Start of EXERCISE INPUTS

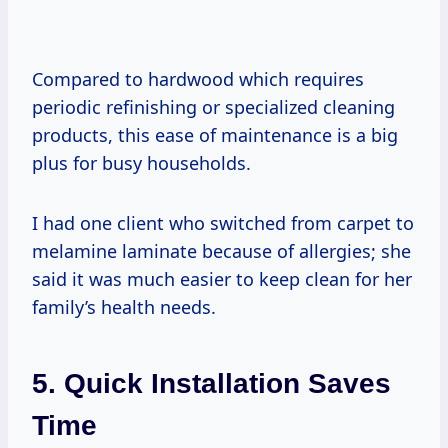
Compared to hardwood which requires
periodic refinishing or specialized cleaning
products, this ease of maintenance is a big
plus for busy households.
I had one client who switched from carpet to
melamine laminate because of allergies; she
said it was much easier to keep clean for her
family’s health needs.
5. Quick Installation Saves
Time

End of EXERCISE INPUTS

▸ **WHAT YOU WILL DO**
All lines from the one holding "plus for busy households." through the final line of the material must be set down exactly, and nothing else may be added.

▸ **WRITTEN RESPONSE**
plus for busy households.
I had one client who switched from carpet to
melamine laminate because of allergies; she
said it was much easier to keep clean for her
family’s health needs.
5. Quick Installation Saves
Time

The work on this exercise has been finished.